Letztlich ist Resilienz deshalb so bedeutend, weil sie Menschen, Gemeinschaften und Systemen ermöglicht, in Zeiten der Widrigkeiten zu gedeihen, Unsicherheiten zu managen und kontinuierlich zu wachsen und sich zu verbessern.
Herzlichst,
Maaike
Literaturverzeichniss
- Frankl, V. E. (2006). Man's Search for Meaning. Beacon Press. (Originalarbeit veröffentlicht 1946).
- Masten, A. S. (2001). "Ordinary magic: Resilience processes in development". American Psychologist, 56(3), 227–238.
- Southwick, S. M., & Charney, D. S. (2012). Resilience: The Science of Mastering Life's Greatest Challenges. Cambridge University Press.
- Reichhart, T. , Push, C., (2023). Resilienz-Coaching. Springer Verlag.
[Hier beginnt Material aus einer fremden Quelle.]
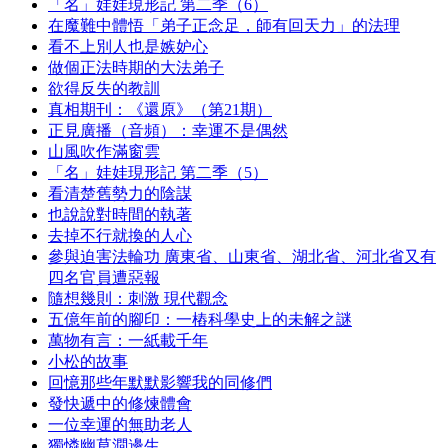
「名」娃娃現形記 第二季（6）
在魔難中體悟「弟子正念足，師有回天力」的法理
看不上別人也是嫉妒心
做個正法時期的大法弟子
欲得反失的教訓
真相期刊：《還原》（第21期）
正見廣播（音頻）：幸運不是偶然
山風吹作滿窗雲
「名」娃娃現形記 第二季（5）
看清楚舊勢力的陰謀
也說說對時間的執著
去掉不行就換的人心
參與迫害法輪功 廣東省、山東省、湖北省、河北省又有
四名官員遭惡報
隨想幾則：刺激 現代觀念
五億年前的腳印：一樁科學史上的未解之謎
萬物有言：一紙載千年
小松的故事
回憶那些年默默影響我的同修們
發快遞中的修煉體會
一位幸運的無助老人
獨憐幽草澗邊生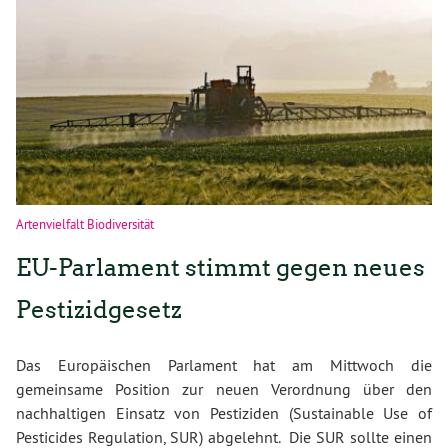
Artenvielfalt Biodiversität
EU-Parlament stimmt gegen neues
Pestizidgesetz
Das Europäischen Parlament hat am Mittwoch die
gemeinsame Position zur neuen Verordnung über den
nachhaltigen Einsatz von Pestiziden (Sustainable Use of
Pesticides Regulation, SUR) abgelehnt. Die SUR sollte einen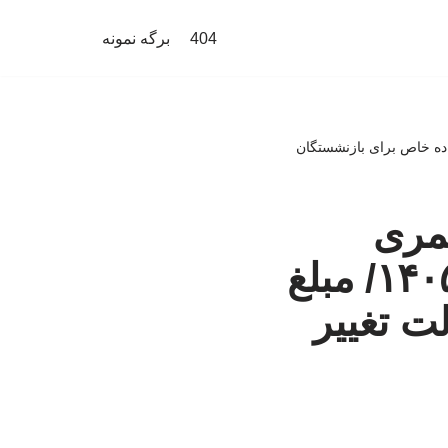
404
برگه نمونه
زنشستگان و کارکنان دولت در سال ۱۴۰۵/ مبلغ فوق العاده خاص برای بازنشستگان
مری
بازنشستگان و کارکنان دولت در سال ۱۴۰۵/ مبلغ
ت تغییر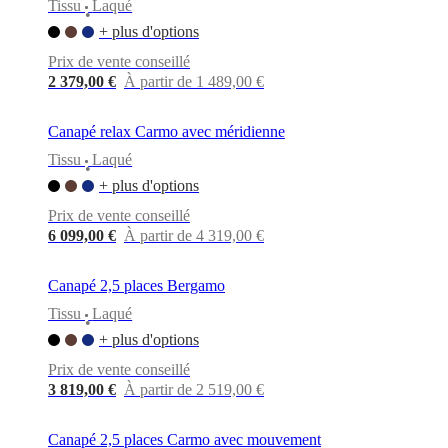
Tissu
Laqué
•
+ plus d'options
Prix de vente conseillé
2 379,00 €
À partir de 1 489,00 €
Canapé relax Carmo avec méridienne
Tissu
Laqué
•
+ plus d'options
Prix de vente conseillé
6 099,00 €
À partir de 4 319,00 €
Canapé 2,5 places Bergamo
Tissu
Laqué
•
+ plus d'options
Prix de vente conseillé
3 819,00 €
À partir de 2 519,00 €
Canapé 2,5 places Carmo avec mouvement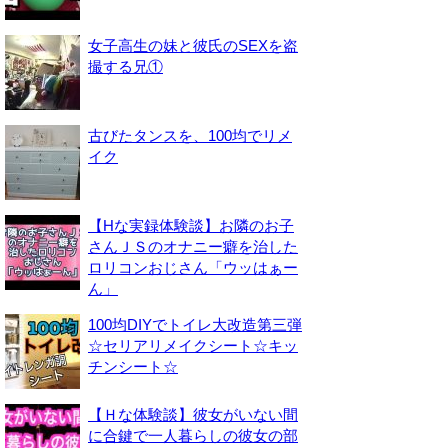
女子高生の妹と彼氏のSEXを盗
撮する兄①
古びたタンスを、100均でリメ
イク
【Hな実録体験談】お隣のお子
さんＪＳのオナニー癖を治した
ロリコンおじさん「ウッはぁー
ん」
100均DIYでトイレ大改造第三弾
☆セリアリメイクシート☆キッ
チンシート☆
【Ｈな体験談】彼女がいない間
に合鍵で一人暮らしの彼女の部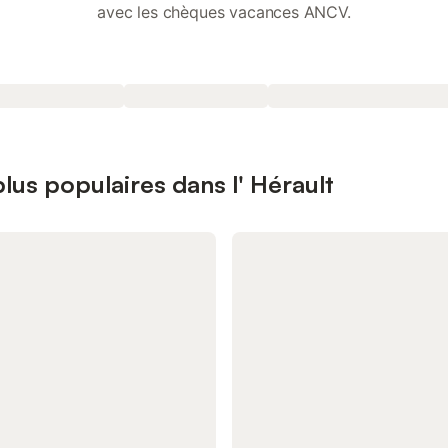
avec les chèques vacances ANCV.
lus populaires dans l' Hérault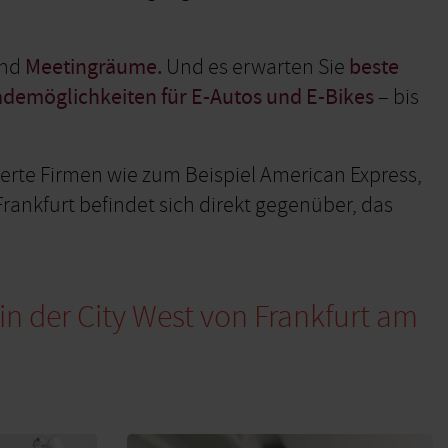
nd
Meetingräume.
Und es erwarten Sie
beste
ademöglichkeiten für E-Autos und E-Bikes
– bis
rte Firmen wie zum Beispiel American Express,
ankfurt befindet sich direkt gegenüber, das
in der City West von Frankfurt am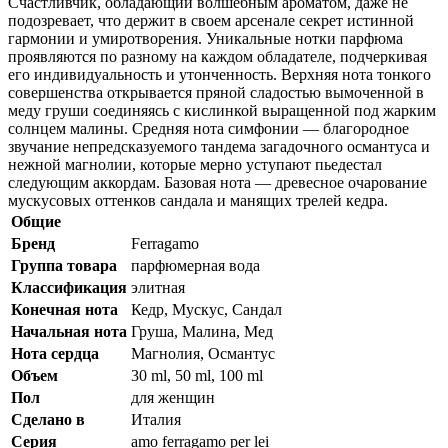
Счастливчик, обладающий волшебным ароматом, даже не
подозревает, что держит в своем арсенале секрет истинной
гармонии и умиротворения. Уникальные нотки парфюма
проявляются по разному на каждом обладателе, подчеркивая
его индивидуальность и утонченность. Верхняя нота тонкого
совершенства открывается пряной сладостью вымоченной в
меду груши соединяясь с кислинкой выращенной под жарким
солнцем малины. Средняя нота симфонии — благородное
звучание непредсказуемого тандема загадочного османтуса и
нежной магнолии, которые мерно уступают пьедестал
следующим аккордам. Базовая нота — древесное очарование
мускусовых оттенков сандала и манящих трелей кедра.
Общие
Бренд
Ferragamo
Группа товара
парфюмерная вода
Классификация
элитная
Конечная нота
Кедр, Мускус, Сандал
Начальная нота
Груша, Малина, Мед
Нота сердца
Магнолия, Османтус
Объем
30 ml, 50 ml, 100 ml
Пол
для женщин
Сделано в
Италия
Серия
amo ferragamo per lei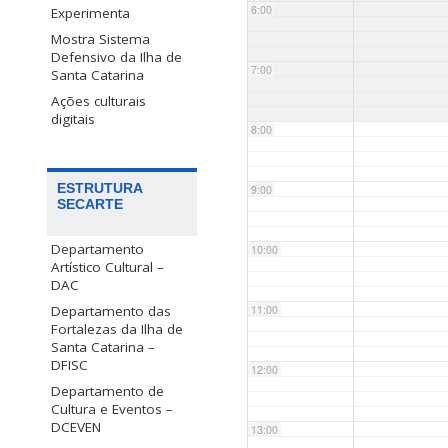
6:00
Experimenta
Mostra Sistema
Defensivo da Ilha de
7:00
Santa Catarina
Ações culturais
digitais
8:00
ESTRUTURA
9:00
SECARTE
Departamento
10:00
Artístico Cultural –
DAC
Departamento das
11:00
Fortalezas da Ilha de
Santa Catarina –
DFISC
12:00
Departamento de
Cultura e Eventos –
DCEVEN
13:00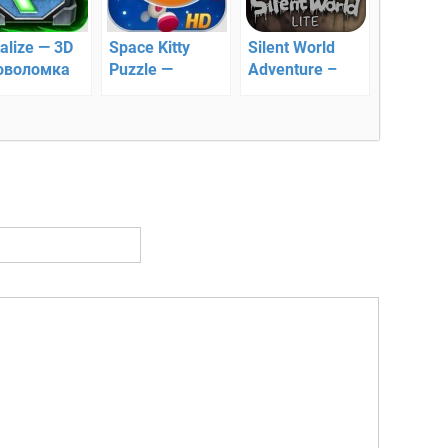
alize — 3D
Space Kitty
Silent World
оволомка
Puzzle —
Adventure –
интересная
спасение мира
головоломка
про котика!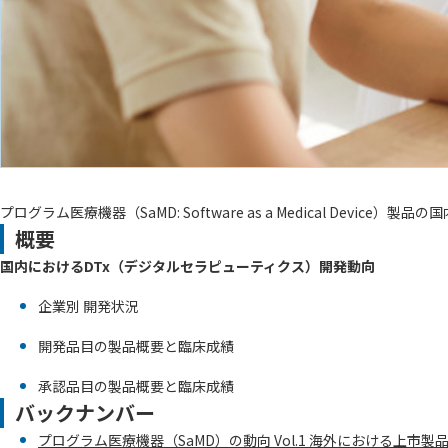
プログラム医療機器（SaMD: Software as a Medical Devi
概要
国内におけるDTx（デジタルセラピューティクス）開発動向
企業別 開発状況
開発品目の製品概要と臨床成績
承認品目の製品概要と臨床成績
バックナンバー
プログラム医療機器（SaMD）の動向 Vol.1 海外における上市製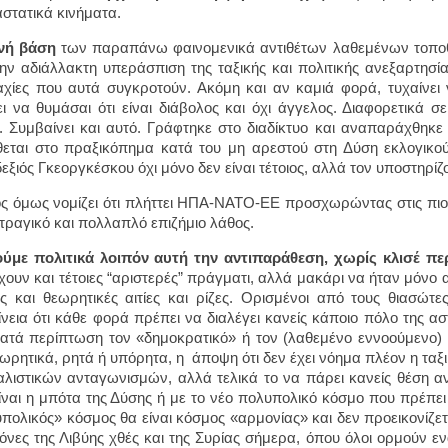
στατικά κινήματα.
ινή βάση
των παραπάνω φαινομενικά αντιθέτων λαθεμένων τοποθ
ην αδιάλλακτη υπεράσπιση της ταξικής και πολιτικής ανεξαρτησί
χίες που αυτά συγκροτούν. Ακόμη και αν καμιά φορά, τυχαίνει 
ι να θυμάσαι ότι είναι διάβολος και όχι άγγελος. Διαφορετικά σε
. Συμβαίνει και αυτό. Γράφτηκε στο διαδίκτυο και αναπαράχθηκ
θεται στο πραξικόπημα κατά του μη αρεστού στη Δύση εκλογικο
εξιός Γκεοργκέσκου όχι μόνο δεν είναι τέτοιος, αλλά τον υποστηρίζ
ς όμως νομίζει ότι πλήττει ΗΠΑ-ΝΑΤΟ-ΕΕ προσχωρώντας στις πιο 
 τραγικό και πολλαπλό επιζήμιο λάθος.
ύμε πολιτικά λοιπόν αυτή την αντιπαράθεση, χωρίς κλισέ πε
ουν και τέτοιες “αριστερές” πράγματι, αλλά μακάρι να ήταν μόνο 
ές και θεωρητικές αιτίες και ρίζες. Ορισμένοι από τους θια
ρίνεια ότι κάθε φορά πρέπει να διαλέγει κανείς κάποιο πόλο της α
κατά περίπτωση τον «δημοκρατικό» ή τον (λαθεμένο εννοούμενο) 
εωρητικά, ρητά ή υπόρητα, η άποψη ότι δεν έχει νόημα πλέον η τα
αλιστικών ανταγωνισμών, αλλά τελικά το να πάρει κανείς θέση α
ίναι η μπότα της Δύσης ή με το νέο πολυπολικό κόσμο που πρέπει 
πολικός» κόσμος θα είναι κόσμος «αρμονίας» και δεν προεικονίζε
ικόνες της Λιβύης χθές και της Συρίας σήμερα, όπου όλοι ορμούν 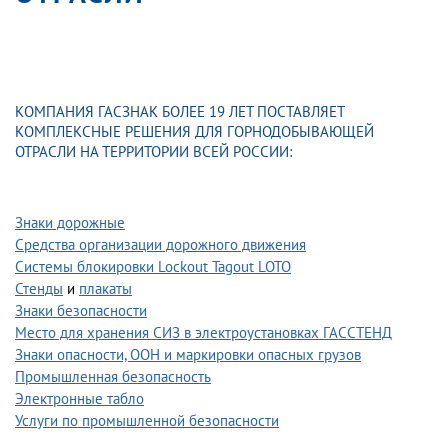
КОМПАНИЯ ГАСЗНАК БОЛЕЕ 19 ЛЕТ ПОСТАВЛЯЕТ
КОМПЛЕКСНЫЕ РЕШЕНИЯ ДЛЯ ГОРНОДОБЫВАЮЩЕЙ
ОТРАСЛИ НА ТЕРРИТОРИИ ВСЕЙ РОССИИ:
Знаки дорожные
Средства организации дорожного движения
Системы блокировки Lockout Tagout LOTO
Стенды
и
плакаты
Знаки безопасности
Место для хранения СИЗ в электроустановках ГАССТЕНД
Знаки опасности, ООН и маркировки опасных грузов
Промышленная безопасность
Электронные табло
Услуги по промышленной безопасности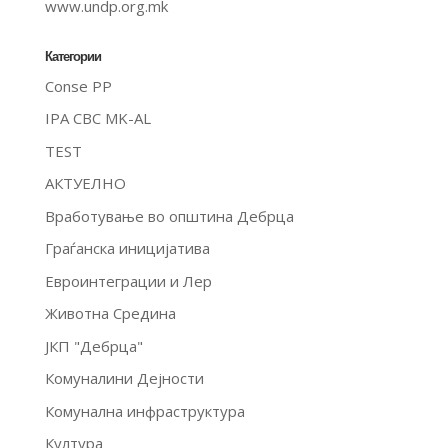
www.undp.org.mk
Категории
Conse PP
IPA CBC MK-AL
TEST
АКТУЕЛНО
Вработување во општина Дебрца
Граѓанска иницијатива
Евроинтеграции и Лер
Животна Средина
ЈКП "Дебрца"
Комуналини Дејности
Комунална инфраструктура
Култура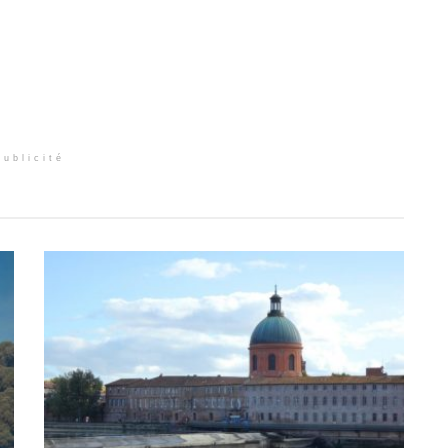
Publicité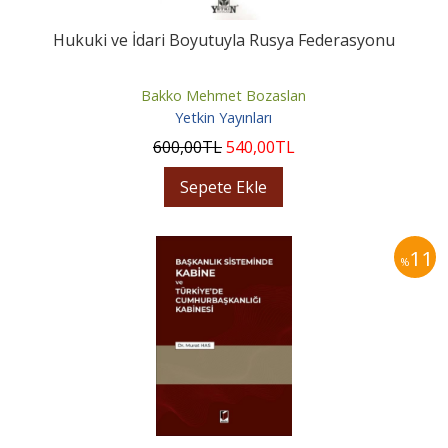
Hukuki ve İdari Boyutuyla Rusya Federasyonu
Bakko Mehmet Bozaslan
Yetkin Yayınları
600
,00
TL
540
,00
TL
Sepete Ekle
11
%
- Seligman, M. E. P. (2011). Flourish. Kösel
- Seery, M. D., Holman, E. A., & Silver, R. C. (2010). "Whatever does not kill us: Cumulative lifetime adversity, vulnerability, and resilience." Journal of Personality and Social Psychology, 99(6), 1025–1041.
- Boardman, J. D., Blalock, C. L., & Button, T. M. (2008). "Sex Differences in the Heritability of Resilience". Twin Research and Human Genetics, 11(1), 12–27.